The safety check that is supposed to stop an AI coding agent from running a dangerous command can be walked straight past using a shell trick that has been public for decades.
New research from Adversa AI, which is named the bypass GuardFall, found it works against ten of the eleven popular open-source coding and computer-use agents the firm tested. Only one, “Continue,” was built to defend against it.
Why does it matter? These agents run shell commands with your full account access. Point one at a booby-trapped repository or software package, and a hidden instruction can quietly run a command that wipes files or steals the secrets your account can reach, from SSH keys and cloud credentials to anything sitting in your home folder.
How does it get past the guard?
Most of these agents try to stay safe by checking each command against a blocklist of dangerous patterns before running it. The flaw is that they check the command as plain text, while bash rewrites that text before it actually runs. The shell strips quotes and expands shortcuts, so the filter and the shell end up looking at two different things.
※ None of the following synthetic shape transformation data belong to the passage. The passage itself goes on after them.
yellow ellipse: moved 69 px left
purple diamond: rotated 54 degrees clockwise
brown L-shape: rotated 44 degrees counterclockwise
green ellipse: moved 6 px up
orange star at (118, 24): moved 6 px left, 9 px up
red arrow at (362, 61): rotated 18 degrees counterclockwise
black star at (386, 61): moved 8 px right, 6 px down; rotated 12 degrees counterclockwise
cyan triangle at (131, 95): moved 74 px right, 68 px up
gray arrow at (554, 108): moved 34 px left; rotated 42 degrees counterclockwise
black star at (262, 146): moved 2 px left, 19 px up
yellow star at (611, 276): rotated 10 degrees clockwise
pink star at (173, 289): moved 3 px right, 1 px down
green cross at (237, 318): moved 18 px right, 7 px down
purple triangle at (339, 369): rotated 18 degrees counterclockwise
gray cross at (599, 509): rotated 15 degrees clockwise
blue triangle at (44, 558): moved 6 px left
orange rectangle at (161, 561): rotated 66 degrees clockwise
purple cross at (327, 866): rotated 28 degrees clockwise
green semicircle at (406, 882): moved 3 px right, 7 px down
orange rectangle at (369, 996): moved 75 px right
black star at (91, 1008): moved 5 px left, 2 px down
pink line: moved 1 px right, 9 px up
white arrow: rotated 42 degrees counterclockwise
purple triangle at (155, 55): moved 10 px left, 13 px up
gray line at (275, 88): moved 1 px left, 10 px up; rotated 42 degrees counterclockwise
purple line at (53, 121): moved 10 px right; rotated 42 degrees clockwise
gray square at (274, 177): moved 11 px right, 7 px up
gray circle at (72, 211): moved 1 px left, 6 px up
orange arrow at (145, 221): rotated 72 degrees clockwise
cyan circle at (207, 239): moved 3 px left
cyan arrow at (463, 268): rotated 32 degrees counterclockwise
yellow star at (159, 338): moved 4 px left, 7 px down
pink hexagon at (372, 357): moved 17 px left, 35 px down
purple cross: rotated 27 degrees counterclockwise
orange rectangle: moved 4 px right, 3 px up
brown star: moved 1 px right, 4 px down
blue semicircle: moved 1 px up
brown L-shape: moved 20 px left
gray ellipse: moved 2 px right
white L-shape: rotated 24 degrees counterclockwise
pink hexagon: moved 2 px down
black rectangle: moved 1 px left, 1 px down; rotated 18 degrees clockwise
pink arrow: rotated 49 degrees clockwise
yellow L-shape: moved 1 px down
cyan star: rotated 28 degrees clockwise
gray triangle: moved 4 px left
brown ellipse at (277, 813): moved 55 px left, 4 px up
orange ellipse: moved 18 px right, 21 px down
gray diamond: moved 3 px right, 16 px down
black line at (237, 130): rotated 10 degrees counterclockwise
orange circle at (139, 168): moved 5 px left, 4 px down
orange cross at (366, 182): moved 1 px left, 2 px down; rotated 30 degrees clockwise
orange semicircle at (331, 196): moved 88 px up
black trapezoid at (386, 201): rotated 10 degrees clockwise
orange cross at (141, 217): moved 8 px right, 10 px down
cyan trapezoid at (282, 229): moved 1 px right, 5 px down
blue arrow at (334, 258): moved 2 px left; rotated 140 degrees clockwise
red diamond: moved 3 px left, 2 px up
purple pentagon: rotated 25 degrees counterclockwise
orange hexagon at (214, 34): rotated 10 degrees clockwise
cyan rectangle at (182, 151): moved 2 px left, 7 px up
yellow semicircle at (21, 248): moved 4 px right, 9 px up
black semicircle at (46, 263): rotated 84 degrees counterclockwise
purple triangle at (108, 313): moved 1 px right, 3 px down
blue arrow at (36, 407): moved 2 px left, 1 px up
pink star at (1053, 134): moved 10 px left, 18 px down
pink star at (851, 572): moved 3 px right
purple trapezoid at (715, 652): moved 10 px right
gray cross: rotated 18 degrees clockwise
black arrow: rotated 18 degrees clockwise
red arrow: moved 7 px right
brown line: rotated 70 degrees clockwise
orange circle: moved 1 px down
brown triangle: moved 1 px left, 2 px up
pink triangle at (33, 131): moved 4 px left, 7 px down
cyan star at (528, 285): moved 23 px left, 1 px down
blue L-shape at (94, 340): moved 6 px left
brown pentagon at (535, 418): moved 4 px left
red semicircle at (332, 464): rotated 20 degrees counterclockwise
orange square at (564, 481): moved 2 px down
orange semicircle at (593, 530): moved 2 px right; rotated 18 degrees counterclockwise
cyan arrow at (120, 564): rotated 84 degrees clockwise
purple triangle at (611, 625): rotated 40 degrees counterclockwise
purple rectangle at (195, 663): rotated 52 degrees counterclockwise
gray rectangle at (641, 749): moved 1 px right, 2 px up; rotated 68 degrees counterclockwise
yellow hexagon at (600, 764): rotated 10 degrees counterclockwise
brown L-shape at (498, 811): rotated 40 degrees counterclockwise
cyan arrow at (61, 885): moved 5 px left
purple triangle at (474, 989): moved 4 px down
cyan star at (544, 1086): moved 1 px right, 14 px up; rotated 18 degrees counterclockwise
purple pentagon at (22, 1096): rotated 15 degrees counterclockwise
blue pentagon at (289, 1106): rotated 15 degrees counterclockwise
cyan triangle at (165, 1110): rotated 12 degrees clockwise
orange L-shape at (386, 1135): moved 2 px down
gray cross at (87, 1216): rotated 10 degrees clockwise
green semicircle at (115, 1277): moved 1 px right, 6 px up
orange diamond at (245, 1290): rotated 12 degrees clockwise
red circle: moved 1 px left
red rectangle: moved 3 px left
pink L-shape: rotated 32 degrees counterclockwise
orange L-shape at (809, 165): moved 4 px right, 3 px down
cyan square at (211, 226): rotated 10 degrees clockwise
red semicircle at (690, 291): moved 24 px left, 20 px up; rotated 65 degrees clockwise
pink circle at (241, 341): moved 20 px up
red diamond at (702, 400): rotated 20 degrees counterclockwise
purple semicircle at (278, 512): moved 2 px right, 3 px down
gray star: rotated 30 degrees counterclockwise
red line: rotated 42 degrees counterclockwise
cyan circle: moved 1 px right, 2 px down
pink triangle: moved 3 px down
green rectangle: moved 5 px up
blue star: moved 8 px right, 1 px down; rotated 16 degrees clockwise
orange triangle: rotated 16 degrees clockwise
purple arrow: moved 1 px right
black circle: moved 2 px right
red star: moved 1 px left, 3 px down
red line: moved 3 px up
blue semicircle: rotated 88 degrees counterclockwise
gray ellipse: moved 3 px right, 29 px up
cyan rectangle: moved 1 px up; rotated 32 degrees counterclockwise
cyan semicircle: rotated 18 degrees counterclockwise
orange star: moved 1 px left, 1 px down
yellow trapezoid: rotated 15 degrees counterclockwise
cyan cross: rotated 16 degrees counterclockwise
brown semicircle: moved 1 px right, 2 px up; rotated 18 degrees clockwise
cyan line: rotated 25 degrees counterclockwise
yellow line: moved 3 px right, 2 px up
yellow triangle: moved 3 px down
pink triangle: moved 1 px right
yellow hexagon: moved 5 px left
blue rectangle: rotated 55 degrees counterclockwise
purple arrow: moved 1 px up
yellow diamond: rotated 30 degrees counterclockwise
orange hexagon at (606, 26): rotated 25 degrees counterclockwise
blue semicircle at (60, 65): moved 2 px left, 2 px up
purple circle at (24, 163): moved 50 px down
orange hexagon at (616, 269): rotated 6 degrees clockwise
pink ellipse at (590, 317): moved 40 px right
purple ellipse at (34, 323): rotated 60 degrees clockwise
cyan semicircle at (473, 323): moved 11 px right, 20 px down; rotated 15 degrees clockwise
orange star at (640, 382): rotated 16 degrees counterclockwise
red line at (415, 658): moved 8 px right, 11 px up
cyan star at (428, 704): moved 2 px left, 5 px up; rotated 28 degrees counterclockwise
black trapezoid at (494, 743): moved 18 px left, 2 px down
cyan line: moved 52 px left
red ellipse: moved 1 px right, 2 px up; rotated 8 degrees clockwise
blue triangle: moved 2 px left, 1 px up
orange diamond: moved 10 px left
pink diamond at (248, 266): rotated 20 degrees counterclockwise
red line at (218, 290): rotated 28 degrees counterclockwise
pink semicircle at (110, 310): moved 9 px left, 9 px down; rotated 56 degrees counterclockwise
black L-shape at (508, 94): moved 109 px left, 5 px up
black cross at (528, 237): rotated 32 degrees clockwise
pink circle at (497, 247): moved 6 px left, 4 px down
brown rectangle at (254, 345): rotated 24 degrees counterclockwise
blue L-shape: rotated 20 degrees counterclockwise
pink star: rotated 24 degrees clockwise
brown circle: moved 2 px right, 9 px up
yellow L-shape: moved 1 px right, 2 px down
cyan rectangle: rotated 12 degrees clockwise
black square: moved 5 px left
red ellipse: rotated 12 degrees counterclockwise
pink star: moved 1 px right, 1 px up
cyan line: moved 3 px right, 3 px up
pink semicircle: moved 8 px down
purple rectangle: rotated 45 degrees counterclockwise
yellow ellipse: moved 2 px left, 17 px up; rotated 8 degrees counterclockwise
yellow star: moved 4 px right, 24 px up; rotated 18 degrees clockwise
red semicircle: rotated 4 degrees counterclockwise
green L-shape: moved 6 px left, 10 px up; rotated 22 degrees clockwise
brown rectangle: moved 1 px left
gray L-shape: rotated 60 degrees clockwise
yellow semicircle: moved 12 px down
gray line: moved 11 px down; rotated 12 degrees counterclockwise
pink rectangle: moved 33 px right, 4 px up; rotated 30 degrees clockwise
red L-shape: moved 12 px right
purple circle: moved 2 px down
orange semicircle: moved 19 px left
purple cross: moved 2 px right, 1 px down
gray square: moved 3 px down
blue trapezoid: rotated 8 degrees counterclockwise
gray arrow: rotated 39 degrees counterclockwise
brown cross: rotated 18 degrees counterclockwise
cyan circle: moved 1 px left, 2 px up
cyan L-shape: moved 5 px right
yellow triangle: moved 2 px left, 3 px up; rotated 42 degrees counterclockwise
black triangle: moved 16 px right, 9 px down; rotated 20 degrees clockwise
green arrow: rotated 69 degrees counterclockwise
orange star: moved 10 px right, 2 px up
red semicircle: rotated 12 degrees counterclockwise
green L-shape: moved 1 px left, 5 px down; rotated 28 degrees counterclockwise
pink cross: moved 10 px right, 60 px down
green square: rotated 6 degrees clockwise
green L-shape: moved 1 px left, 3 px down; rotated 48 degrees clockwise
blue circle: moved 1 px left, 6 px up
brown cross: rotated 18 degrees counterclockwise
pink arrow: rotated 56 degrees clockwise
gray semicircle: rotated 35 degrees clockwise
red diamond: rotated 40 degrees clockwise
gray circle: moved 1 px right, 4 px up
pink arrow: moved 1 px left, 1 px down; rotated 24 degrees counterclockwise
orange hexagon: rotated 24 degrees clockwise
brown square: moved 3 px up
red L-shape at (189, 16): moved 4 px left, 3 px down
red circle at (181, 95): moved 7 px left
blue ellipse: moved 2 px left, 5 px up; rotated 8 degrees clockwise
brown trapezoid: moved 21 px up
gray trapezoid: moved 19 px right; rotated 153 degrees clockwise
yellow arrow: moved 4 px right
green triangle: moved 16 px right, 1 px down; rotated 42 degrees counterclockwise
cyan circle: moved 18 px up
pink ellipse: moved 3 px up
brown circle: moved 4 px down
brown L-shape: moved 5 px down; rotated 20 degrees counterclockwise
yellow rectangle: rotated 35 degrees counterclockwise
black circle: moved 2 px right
The simplest example: a filter watching for rm sees nothing wrong with r”m, because to a text matcher those are different strings. Bash removes the empty quotes and runs rm anyway.
The same idea works in other forms: a command hidden in base64 and piped into a shell, or ordinary tools like find and dd turned destructive with the right flag.
The researchers call this not a bug but “a dangerous convention and a class of problems,” which is why adding more blocklist patterns fixes none of it. There is no single CVE to track or patch.
Two things have to line up for an attack to land, and neither is exotic.
- First, the AI has to produce the malicious command. A blunt “run rm -rf” is usually refused, but the same command tucked inside normal-looking work, such as a build file or a tool’s “documentation” reply, gets emitted as a routine step.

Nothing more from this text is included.